Home Search Abstracts View Session E-mail Abstract Author


Session 154 Poster Abstracts
Atherosclerosis, Cardiovascular Risk and HIV Infection
Session Day and Time: Monday, 1-4 pm
Room: Hall B


957c    
do Thymidine Analogues, Abacavir, Didanosine and Lamivudine Contribute to the Risk of Myocardial Infarction? The D:A:D Study
C Sabin1, S Worm2, R Weber3, W El-Sadr4, P Reiss5, R Thiebaut6, S DeWit7, M Law8, A Phillips1, Jens Lundgren*2,9, and the D:A:D Study Group
1Univ Coll London and Royal Free Hosp, UK; 2Univ of Copenhagen, Denmark; 3Univ Hosp Zurich, Switzerland; 4Colombia Univ, New York, NY, US; 5Academic Med Ctr, Amsterdam, The Netherlands; 6Inst for Publ Hlth, Epi and Devt, Univ Victor Segalen Bordeaux 2, France; 7St Pierre Univ Hosp, Brussels, Belgium; 8Univ of New South Wales, Sydney, Australia; and 9Rigshospitalet, Copenhagen, Denmark

Background:  Attention has focused mainly on the role of protease inhibitors and risk of myocardial infarction (MI). Despite the known association of thymidine analogues (TA) (zidovudine and stavudine) with dyslipidaemia and insulin resistance, the question of whether they may also be associated with an increased risk of MI remains unanswered.

Methods:  D:A:D is a collaboration of 11 prospective cohorts; includes data on 33,347 patients, of whom 517 developed a MI during 157,912 person-years. Poisson regression assessed the effect of cumulative, recent (current or within last 6 months) and past (>6 months ago) use of TA, abacavir (ABC), didanosine (ddI), and lamivudine (3TC) after adjustment for demographic, known cardiovascular (CV) risk factors, cohort, calendar year, body mass index (BMI) and use of other antiretrovirals (ARV).

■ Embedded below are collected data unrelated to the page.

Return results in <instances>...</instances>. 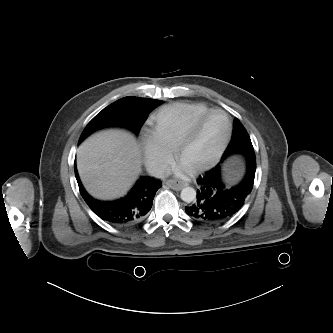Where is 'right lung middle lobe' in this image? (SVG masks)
Wrapping results in <instances>:
<instances>
[{
    "mask_svg": "<svg viewBox=\"0 0 333 333\" xmlns=\"http://www.w3.org/2000/svg\"><path fill=\"white\" fill-rule=\"evenodd\" d=\"M162 103L163 101L148 98H122L104 108L88 123L79 143L92 132L107 126H123L138 135L149 113Z\"/></svg>",
    "mask_w": 333,
    "mask_h": 333,
    "instance_id": "obj_1",
    "label": "right lung middle lobe"
}]
</instances>
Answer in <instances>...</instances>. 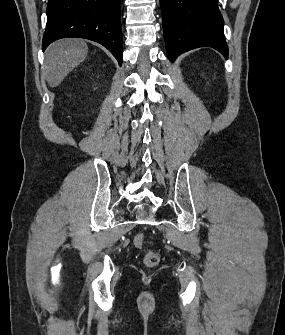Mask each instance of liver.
<instances>
[{
	"instance_id": "6515ba94",
	"label": "liver",
	"mask_w": 285,
	"mask_h": 335,
	"mask_svg": "<svg viewBox=\"0 0 285 335\" xmlns=\"http://www.w3.org/2000/svg\"><path fill=\"white\" fill-rule=\"evenodd\" d=\"M88 54V46L83 40L65 38L51 44L46 50L45 74L50 88H56L69 72L79 66Z\"/></svg>"
}]
</instances>
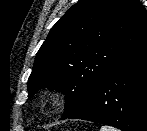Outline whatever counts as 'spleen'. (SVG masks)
<instances>
[{"label":"spleen","instance_id":"1","mask_svg":"<svg viewBox=\"0 0 147 131\" xmlns=\"http://www.w3.org/2000/svg\"><path fill=\"white\" fill-rule=\"evenodd\" d=\"M100 131H118V130L110 126H102Z\"/></svg>","mask_w":147,"mask_h":131}]
</instances>
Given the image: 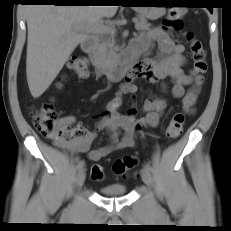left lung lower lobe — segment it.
<instances>
[{"mask_svg": "<svg viewBox=\"0 0 231 231\" xmlns=\"http://www.w3.org/2000/svg\"><path fill=\"white\" fill-rule=\"evenodd\" d=\"M209 11L212 13V7H208Z\"/></svg>", "mask_w": 231, "mask_h": 231, "instance_id": "obj_1", "label": "left lung lower lobe"}]
</instances>
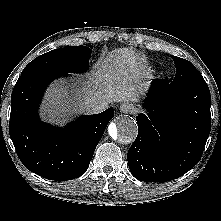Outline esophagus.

Results:  We observed 89% of follow-up and 98% of MI among patients exposed to ≥1 NRTI. Neither cumulative nor recent use of the 2 TA or 3TC was associated with risk of MI. However, cumulative use of ABC and ddI were each associated with an excess risk of MI (relative risk/year of use = 1.14 [95%CI, 1.08 to 1.21, p <0.01; and 1.06, 1.01 to 1.12, p = 0.03; respectively]). In a model including recent use, recent use of ABC and ddI predicted risk of MI (1.90, 1.47 to 2.45, p <0.01; and 1.49, 1.14 to 1.95, p <0.01; respectively), but not cumulative use. In other models, recent, but not past, use of ABC and ddI predicted risk of MI. Rates of MI (/1000 person-years) for patients with recent versus no recent use of ABC and(/) ddI were 3.3/2.1 vs 1.2/1.5, 9.8/9.1 vs 7.1/7.5 and 31.3/20.8 vs 11.2/14.9, in those with low, moderate and high predicted Framingham CV risk, respectively (p >0.2 for interaction). At MI diagnosis, the CV risk profile was comparable irrespective of type of ARV regimen used. The risks of MI associated with recent ABC and ddI use were seen regardless of duration of use and remained after adjustment for HIV-RNA levels, CD4 count, dyslipidaemia and other metabolic factors. Preferential use of ABC and ddI in patients with an a priori elevated CV risk appears not to explain the findings.

Conclusions:  TA were not associated with risk of MI. Unexpectedly, recent use of ABC and ddI were associated with increased risk of MI, by 90% and 49%, respectively. The excess risks of MI associated with ABC and ddI use were most pronounced—in absolute terms—in patients with high underlying CV risk. Although it is impossible to rule out bias as an explanation, if these associations are causal, the unknown biological mechanism(s) appears reversible upon cessation of these drugs.